EXERCISE DETAILS:
Transcribe each line below verbatim; pictures excluded.

>>>>>

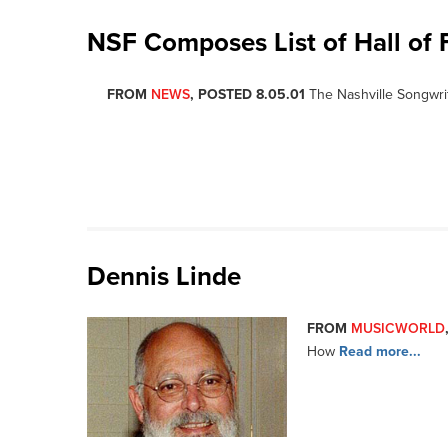
NSF Composes List of Hall of 
FROM
NEWS
, POSTED 8.05.01
The Nashville Songwri
Dennis Linde
FROM
MUSICWORLD
How
Read more...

<<<<<

TASK OUTPUT:
NSF Composes List of Hall of 
FROM
NEWS
, POSTED 8.05.01
The Nashville Songwri
Dennis Linde
FROM
MUSICWORLD
How
Read more...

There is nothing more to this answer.